A new Dungeons and Dragons Fifth Edition (5e) campaign setting has launched through Kickstarter that aims to bring the aesthetics of Studio Ghibli, The Legend of Zelda, and Adventure Time into the world of tabletop role-playing. Obojima brings a calming, wholesome milieu to a game that increasingly appeals to demographics in dire need of it.

“Growing up, Ocarina of Time and Princess Mononoke completely obsessed me,” Jeremiah Crofton, creative director and founder of 1985 Games, tells WIRED. “None of that childlike wonder has faded with time, so when 1985 Games started thinking about creating its own D&D campaign setting, tying all these influences into what would eventually become Obojima came naturally.”

The wild and wonderful world of Dungeons and Dragons Fifth Edition supplements is a deep dive of tabletop nostalgia and memes, often fascinating and provocative. Beyond the one-to-one re-creations of older D&D mechanics and power fantasies, passionate homebrew creators work at the bleeding edge of tabletop game development, dreaming up the future of how we imagine and engage with living narratives.

Obojima is a delightful jewel in that trove.

A World Beyond the Tall Grass

D&D is becoming softer.

As the IRL world we grow into becomes harder to make sense of, and the fiendish grimdark analogues that dominated science fiction and fantasy over the ’90s fade from favor, it’s easy to see that nerd cultures are becoming kinder and more mindful.
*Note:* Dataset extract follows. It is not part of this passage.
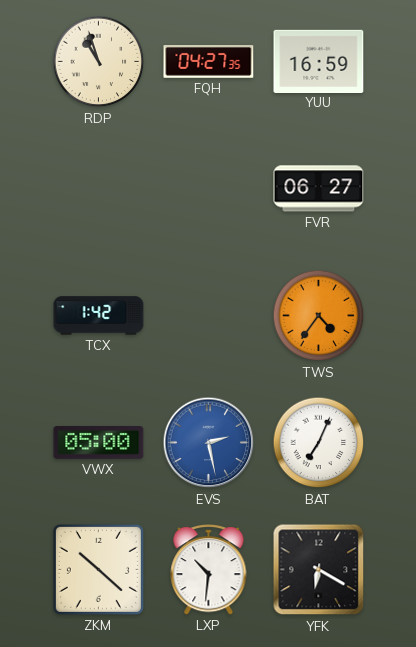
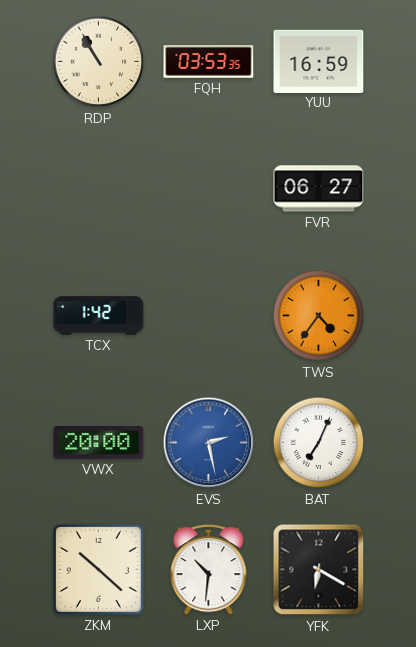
RDP: 10:57 -> 10:55
FQH: 04:27 -> 03:53
VWX: 05:00 -> 20:00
Entire tracts of gruesome Forgotten Realms lore has been identified by Wizards of the Coast as incompatible with modern tastes.

“The average person faces their own unique set of struggles and obstacles every week,” Crofton muses. “Throw in a few soul-crushing news items and something hateful online and you can imagine how an immersive character fantasy like D&D becomes an outlet for escape from that energy.”

Today, the found-family trope has its foot on the neck of tabletop role-play podcasts—the de facto canonization of how tabletop play is supposed to be—and it’s getting harder for developers to find a place for evil alignments. It’s as if the zeitgeist of millennial and Gen-Z thought has manifested nicer stories as a collective psychological self-defense to their circumstances. These days your average serial atrocity campaign about how, deep down, everyone is deeply awful and it’s naive to think otherwise just doesn’t read as profoundly as it did in 1992.

“RPGs can be pretty dark in tone,” Crofton says. “I think I’ve seen too many grimdark, hyper-realistic fantasy games out there, even today, which is why I think we’re finding success. People seem to be excited to see more playful, lighthearted content, and there’s just not much out there in these circles.”

Why Obojima Is Boldly Different

Courtesy of 1985 Games

Obojima enables a more cozy, fulfilling story that makes room for whimsy while juggling the kind of enriching fantastical awe that Dungeons and Dragons always aimed to inspire.